▶ **REQUIRED WORK**:
Write out the entries once more, exactly as they appear.

▶ **RECORDS FOR THE TASK**:
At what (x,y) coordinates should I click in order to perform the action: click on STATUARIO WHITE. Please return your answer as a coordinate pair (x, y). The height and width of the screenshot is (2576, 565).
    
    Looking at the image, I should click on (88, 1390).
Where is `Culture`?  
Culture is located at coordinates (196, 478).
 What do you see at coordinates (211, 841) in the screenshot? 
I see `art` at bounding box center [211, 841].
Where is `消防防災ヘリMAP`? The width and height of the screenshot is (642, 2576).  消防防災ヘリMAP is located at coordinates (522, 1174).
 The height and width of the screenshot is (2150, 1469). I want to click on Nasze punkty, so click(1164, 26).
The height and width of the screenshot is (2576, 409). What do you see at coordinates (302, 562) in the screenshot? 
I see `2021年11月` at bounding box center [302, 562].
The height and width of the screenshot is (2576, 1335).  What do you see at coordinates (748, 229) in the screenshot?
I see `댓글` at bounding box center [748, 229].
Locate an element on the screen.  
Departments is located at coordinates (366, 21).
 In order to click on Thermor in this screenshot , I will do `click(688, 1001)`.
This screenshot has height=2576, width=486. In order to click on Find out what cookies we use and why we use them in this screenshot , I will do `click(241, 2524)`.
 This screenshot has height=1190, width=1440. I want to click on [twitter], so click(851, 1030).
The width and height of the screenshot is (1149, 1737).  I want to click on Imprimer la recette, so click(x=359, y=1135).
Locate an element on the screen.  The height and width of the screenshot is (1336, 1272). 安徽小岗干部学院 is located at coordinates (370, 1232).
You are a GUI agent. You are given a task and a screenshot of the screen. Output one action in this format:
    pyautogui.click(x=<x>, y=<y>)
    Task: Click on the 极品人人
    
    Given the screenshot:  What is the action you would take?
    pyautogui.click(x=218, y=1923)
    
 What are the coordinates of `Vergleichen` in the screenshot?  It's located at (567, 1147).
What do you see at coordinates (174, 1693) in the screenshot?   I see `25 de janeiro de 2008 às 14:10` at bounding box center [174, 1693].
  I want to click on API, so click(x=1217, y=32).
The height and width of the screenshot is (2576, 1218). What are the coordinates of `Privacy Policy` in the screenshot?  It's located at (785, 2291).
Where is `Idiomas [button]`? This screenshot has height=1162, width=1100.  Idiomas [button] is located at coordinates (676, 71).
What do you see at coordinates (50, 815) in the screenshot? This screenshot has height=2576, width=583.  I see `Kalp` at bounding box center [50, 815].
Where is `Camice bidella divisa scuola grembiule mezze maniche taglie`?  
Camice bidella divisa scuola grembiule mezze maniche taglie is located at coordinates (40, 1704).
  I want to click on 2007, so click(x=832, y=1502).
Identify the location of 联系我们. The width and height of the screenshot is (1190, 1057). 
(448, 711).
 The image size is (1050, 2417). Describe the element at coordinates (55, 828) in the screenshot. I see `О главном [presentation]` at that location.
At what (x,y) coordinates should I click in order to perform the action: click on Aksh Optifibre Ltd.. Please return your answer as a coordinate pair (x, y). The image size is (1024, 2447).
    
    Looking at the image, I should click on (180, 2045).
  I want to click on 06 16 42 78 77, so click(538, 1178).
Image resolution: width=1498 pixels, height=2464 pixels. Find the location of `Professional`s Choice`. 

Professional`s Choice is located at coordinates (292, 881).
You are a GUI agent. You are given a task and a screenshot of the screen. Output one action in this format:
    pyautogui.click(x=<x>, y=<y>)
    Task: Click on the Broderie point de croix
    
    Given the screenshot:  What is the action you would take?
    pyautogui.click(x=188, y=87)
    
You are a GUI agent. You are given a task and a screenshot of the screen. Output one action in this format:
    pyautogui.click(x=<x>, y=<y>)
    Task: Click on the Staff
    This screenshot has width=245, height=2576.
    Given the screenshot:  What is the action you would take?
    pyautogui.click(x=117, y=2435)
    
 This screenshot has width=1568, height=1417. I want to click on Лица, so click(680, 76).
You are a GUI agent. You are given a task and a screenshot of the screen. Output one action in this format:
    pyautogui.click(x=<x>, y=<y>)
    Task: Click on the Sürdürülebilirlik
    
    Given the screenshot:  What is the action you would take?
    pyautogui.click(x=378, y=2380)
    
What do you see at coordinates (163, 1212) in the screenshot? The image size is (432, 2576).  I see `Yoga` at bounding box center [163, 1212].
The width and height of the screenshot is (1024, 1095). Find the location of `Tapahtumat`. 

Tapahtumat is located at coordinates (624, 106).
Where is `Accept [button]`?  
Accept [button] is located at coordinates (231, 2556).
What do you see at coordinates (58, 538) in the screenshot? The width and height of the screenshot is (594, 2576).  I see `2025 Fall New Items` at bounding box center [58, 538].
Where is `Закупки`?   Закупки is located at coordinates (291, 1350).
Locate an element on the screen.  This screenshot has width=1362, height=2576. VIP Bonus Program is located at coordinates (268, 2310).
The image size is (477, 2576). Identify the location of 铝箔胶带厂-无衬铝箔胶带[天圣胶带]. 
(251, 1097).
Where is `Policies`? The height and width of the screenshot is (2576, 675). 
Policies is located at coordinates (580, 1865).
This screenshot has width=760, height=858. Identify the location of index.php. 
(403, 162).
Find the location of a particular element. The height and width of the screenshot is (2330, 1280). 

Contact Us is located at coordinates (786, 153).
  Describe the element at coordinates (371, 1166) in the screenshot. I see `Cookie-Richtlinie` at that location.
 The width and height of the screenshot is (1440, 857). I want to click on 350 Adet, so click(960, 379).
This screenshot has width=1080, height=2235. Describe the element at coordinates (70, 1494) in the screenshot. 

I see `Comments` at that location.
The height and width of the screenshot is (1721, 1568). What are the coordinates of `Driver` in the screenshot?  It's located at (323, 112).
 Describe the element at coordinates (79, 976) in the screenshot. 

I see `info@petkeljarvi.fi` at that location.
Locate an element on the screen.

▶ **RESPONSE**:
At what (x,y) coordinates should I click in order to perform the action: click on STATUARIO WHITE. Please return your answer as a coordinate pair (x, y). The height and width of the screenshot is (2576, 565).
    
    Looking at the image, I should click on (88, 1390).
Where is `Culture`?  
Culture is located at coordinates (196, 478).
 What do you see at coordinates (211, 841) in the screenshot? 
I see `art` at bounding box center [211, 841].
Where is `消防防災ヘリMAP`? The width and height of the screenshot is (642, 2576).  消防防災ヘリMAP is located at coordinates (522, 1174).
 The height and width of the screenshot is (2150, 1469). I want to click on Nasze punkty, so click(1164, 26).
The height and width of the screenshot is (2576, 409). What do you see at coordinates (302, 562) in the screenshot? 
I see `2021年11月` at bounding box center [302, 562].
The height and width of the screenshot is (2576, 1335).  What do you see at coordinates (748, 229) in the screenshot?
I see `댓글` at bounding box center [748, 229].
Locate an element on the screen.  
Departments is located at coordinates (366, 21).
 In order to click on Thermor in this screenshot , I will do `click(688, 1001)`.
This screenshot has height=2576, width=486. In order to click on Find out what cookies we use and why we use them in this screenshot , I will do `click(241, 2524)`.
 This screenshot has height=1190, width=1440. I want to click on [twitter], so click(851, 1030).
The width and height of the screenshot is (1149, 1737).  I want to click on Imprimer la recette, so click(x=359, y=1135).
Locate an element on the screen.  The height and width of the screenshot is (1336, 1272). 安徽小岗干部学院 is located at coordinates (370, 1232).
You are a GUI agent. You are given a task and a screenshot of the screen. Output one action in this format:
    pyautogui.click(x=<x>, y=<y>)
    Task: Click on the 极品人人
    
    Given the screenshot:  What is the action you would take?
    pyautogui.click(x=218, y=1923)
    
 What are the coordinates of `Vergleichen` in the screenshot?  It's located at (567, 1147).
What do you see at coordinates (174, 1693) in the screenshot?   I see `25 de janeiro de 2008 às 14:10` at bounding box center [174, 1693].
  I want to click on API, so click(x=1217, y=32).
The height and width of the screenshot is (2576, 1218). What are the coordinates of `Privacy Policy` in the screenshot?  It's located at (785, 2291).
Where is `Idiomas [button]`? This screenshot has height=1162, width=1100.  Idiomas [button] is located at coordinates (676, 71).
What do you see at coordinates (50, 815) in the screenshot? This screenshot has height=2576, width=583.  I see `Kalp` at bounding box center [50, 815].
Where is `Camice bidella divisa scuola grembiule mezze maniche taglie`?  
Camice bidella divisa scuola grembiule mezze maniche taglie is located at coordinates (40, 1704).
  I want to click on 2007, so click(x=832, y=1502).
Identify the location of 联系我们. The width and height of the screenshot is (1190, 1057). 
(448, 711).
 The image size is (1050, 2417). Describe the element at coordinates (55, 828) in the screenshot. I see `О главном [presentation]` at that location.
At what (x,y) coordinates should I click in order to perform the action: click on Aksh Optifibre Ltd.. Please return your answer as a coordinate pair (x, y). The image size is (1024, 2447).
    
    Looking at the image, I should click on (180, 2045).
  I want to click on 06 16 42 78 77, so click(538, 1178).
Image resolution: width=1498 pixels, height=2464 pixels. Find the location of `Professional`s Choice`. 

Professional`s Choice is located at coordinates (292, 881).
You are a GUI agent. You are given a task and a screenshot of the screen. Output one action in this format:
    pyautogui.click(x=<x>, y=<y>)
    Task: Click on the Broderie point de croix
    
    Given the screenshot:  What is the action you would take?
    pyautogui.click(x=188, y=87)
    
You are a GUI agent. You are given a task and a screenshot of the screen. Output one action in this format:
    pyautogui.click(x=<x>, y=<y>)
    Task: Click on the Staff
    This screenshot has width=245, height=2576.
    Given the screenshot:  What is the action you would take?
    pyautogui.click(x=117, y=2435)
    
 This screenshot has width=1568, height=1417. I want to click on Лица, so click(680, 76).
You are a GUI agent. You are given a task and a screenshot of the screen. Output one action in this format:
    pyautogui.click(x=<x>, y=<y>)
    Task: Click on the Sürdürülebilirlik
    
    Given the screenshot:  What is the action you would take?
    pyautogui.click(x=378, y=2380)
    
What do you see at coordinates (163, 1212) in the screenshot? The image size is (432, 2576).  I see `Yoga` at bounding box center [163, 1212].
The width and height of the screenshot is (1024, 1095). Find the location of `Tapahtumat`. 

Tapahtumat is located at coordinates (624, 106).
Where is `Accept [button]`?  
Accept [button] is located at coordinates (231, 2556).
What do you see at coordinates (58, 538) in the screenshot? The width and height of the screenshot is (594, 2576).  I see `2025 Fall New Items` at bounding box center [58, 538].
Where is `Закупки`?   Закупки is located at coordinates (291, 1350).
Locate an element on the screen.  This screenshot has width=1362, height=2576. VIP Bonus Program is located at coordinates (268, 2310).
The image size is (477, 2576). Identify the location of 铝箔胶带厂-无衬铝箔胶带[天圣胶带]. 
(251, 1097).
Where is `Policies`? The height and width of the screenshot is (2576, 675). 
Policies is located at coordinates (580, 1865).
This screenshot has width=760, height=858. Identify the location of index.php. 
(403, 162).
Find the location of a particular element. The height and width of the screenshot is (2330, 1280). 

Contact Us is located at coordinates (786, 153).
  Describe the element at coordinates (371, 1166) in the screenshot. I see `Cookie-Richtlinie` at that location.
 The width and height of the screenshot is (1440, 857). I want to click on 350 Adet, so click(960, 379).
This screenshot has width=1080, height=2235. Describe the element at coordinates (70, 1494) in the screenshot. 

I see `Comments` at that location.
The height and width of the screenshot is (1721, 1568). What are the coordinates of `Driver` in the screenshot?  It's located at (323, 112).
 Describe the element at coordinates (79, 976) in the screenshot. 

I see `info@petkeljarvi.fi` at that location.
Locate an element on the screen.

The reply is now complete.